Web Bit 17-1: Are Humans Still Evolving?
By Mary K. Miller

Will future generations look at the archaeological evidence and think 21st-century humans as strange looking as we consider the Neanderthals to be? Are human bodies and brains still evolving?

The evolution question boils down to this: Is our genetic makeup changing over time? Some experts on human evolution say that our culture and technology have overwhelmed biology and stabilized the gene pool. In essence, they say we've overcome the pressures of natural selection and environmental influences and brought evolution to a grinding halt. Other biologists say that the environmental and technological changes we've created are actually increasing the forces that drive human evolution, creating genetic change from generation to generation at a rate unprecedented in human history.

The problem is that evolution is devilishly hard to measure in the short term. It also depends on whether you view the process as ANY genetic change over time ("microevolution") or ONLY the creation of a new species ("speciation" or "macroevolution"). All agree that we are almost certainly not headed toward the creation of a new human species any time soon. The last time that happened was more than 100,000 years ago, when our ancestors underwent a major genetic upheaval, and anatomically modern humans, known as Homo sapiens, appeared on the scene.

How does Darwin's rulebook apply to Homo sapiens? According to Darwin, evolutionary success means producing offspring who themselves reproduce. Natural selection favors individuals that are genetically best adapted to their environment. These individuals pass along their genes to future generations. Whether you're a pea plant or a human, you're an evolutionary dead end if you fail to reproduce.

Genetics are, however, often subtle. Particular traits, such as the genes responsible for sickle cell disease or other inherited diseases, may give an advantage to individuals who inherit only one copy of the gene. If a genetic trait provided no benefit to the individual, it would eventually disappear from the gene pool.

What about survival of the fittest? If you die before reaching adulthood, you cannot reproduce. In the past, one of the biggest killers of children was infectious disease (still a leading cause of death in many developing countries). Those that made it to reproductive age had robust immune systems or genetic resistance to pathogens. In many cases, these pathogens can drive human evolution as they evolve along with us.

One of the most interesting case histories involves malaria and sickle cell disease. Sickle cell is a genetic disease, caused by a single mutation of a gene involved in red blood cell production. It's relatively common in African-Americans; about 10 percent of the population carry the sickle cell gene and 1 in every 400 babies will inherit two copies of the gene and develop sickle cell disease. When oxygen levels drop in the blood stream of a patient, their red blood cells change from round and plump to sharp and sickle-shaped. These sickle-shaped blood cells get tangled up, forming clumps in the spleen and blood vessels and causing intense pain and tissue damage.

Sickle cell disease is a serious, sometimes deadly, condition that should have disappeared from the gene pool under natural selection. Yet it's very common, even more so in Africa than in the U.S. Why should the gene be preserved in such high proportions?
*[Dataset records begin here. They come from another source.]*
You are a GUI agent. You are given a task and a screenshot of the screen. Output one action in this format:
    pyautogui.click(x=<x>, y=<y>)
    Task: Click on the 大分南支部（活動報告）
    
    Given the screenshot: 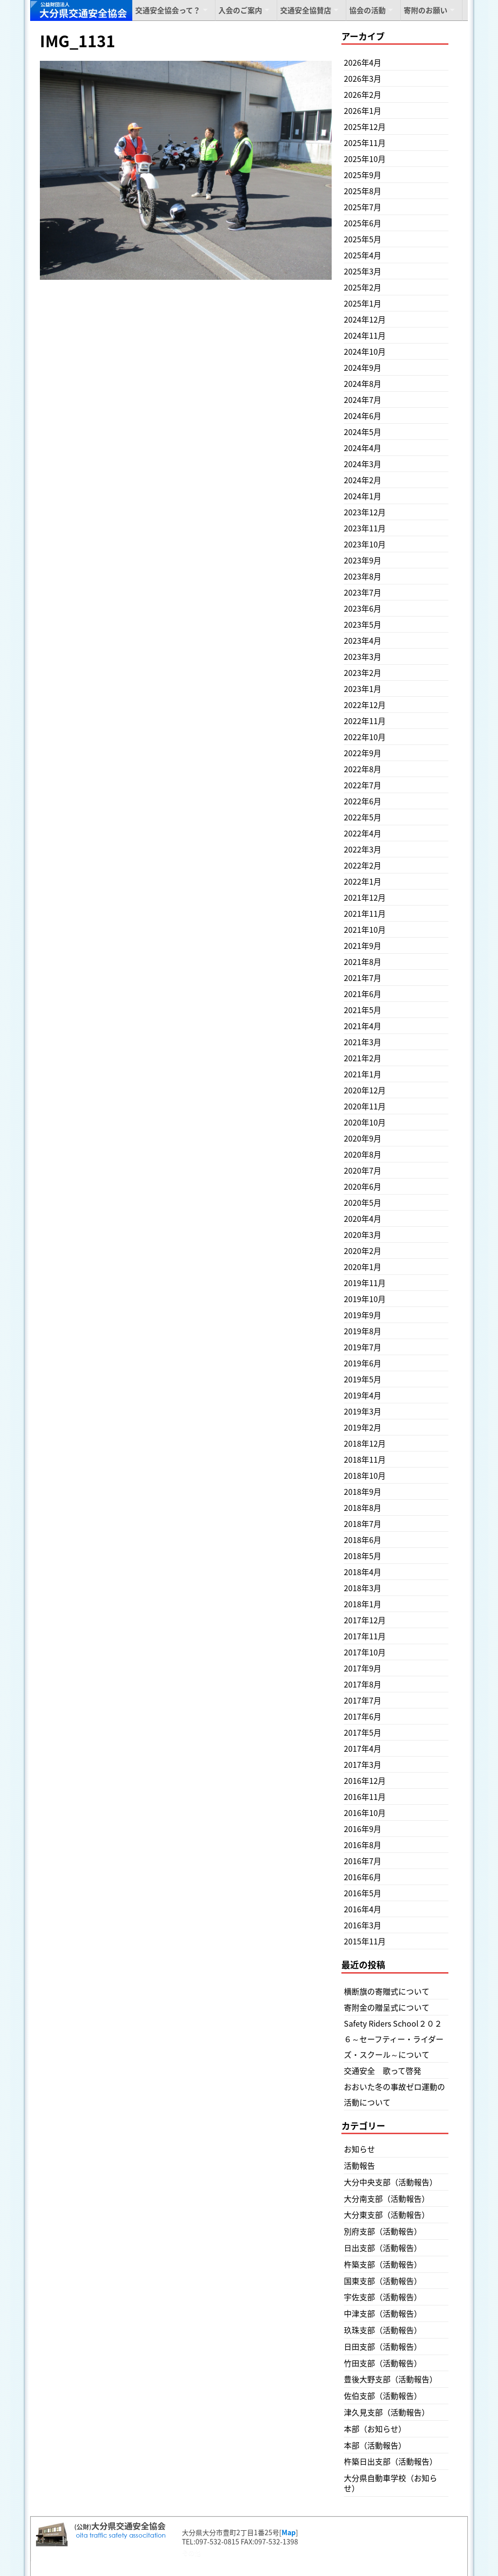 What is the action you would take?
    pyautogui.click(x=386, y=2198)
Here's where the malaria pathogen enters the picture. Malaria is passed to humans by the bite of a female Anopheles mosquito, which delivers a tiny infectious microbe known as a plasmodium. Malaria infects red blood cells and is one of the leading causes of death in many developing countries, claiming more than one million lives a year.

Before the advent of agriculture in Africa, some 10,000 years ago, much of the continent was covered with dense forests, and the Anopheles mosquito was rare. When early farmers began clearing forests for planting crops or grazing cattle, however, they created the perfect environment for mosquitoes. In the open fields, pools of standing water allowed Anopheles to breed. The mosquito population exploded, went looking for a blood supply, and found it in nearby farmers and their families.

Along with mosquitoes came the malaria-causing plasmodium. Its presence began to exert a selective force on humans, favoring those with resistance to the disease. Humans with at least one copy of the sickle cell gene have such protection from malaria. When the malaria parasite enters a blood cell with the sickle trait, it depletes the cell's oxygen reserves and causes the blood cell to distort into its characteristic shape. The sickle-shaped (and infected) cell is more easily filtered out from the blood stream by the spleen, which keeps the infected cell from bursting open and spreading to other blood cells. The spleen is also an area where higher concentrations of white blood cells can identify malaria-infected cells and destroy them.

Within a few thousand years after agriculture arrived in Africa, the sickle cell trait had spread among farmers there. In the present population of West Africans, 20 percent are carriers of the sickle-cell gene, a case where culture and a pathogen have combined to change the proportions of different genes—the essence of microevolution.

In general, natural immunity from infectious disease may be on the decline, at least in the industrial world. Modern medicine, in the form of vaccines and antibiotics, has done much to subdue many human pathogens such as smallpox, meningitis, and polio. That means, however, that we're increasingly dependent on medical technology to prevent deadly infections. With medicine neutralizing natural selection, we're no longer selecting for disease-resistance traits. That means that natural resistance from pathogens could eventually disappear from the human genome; another example that our species is still undergoing microevolution, if not always in the direction we would choose.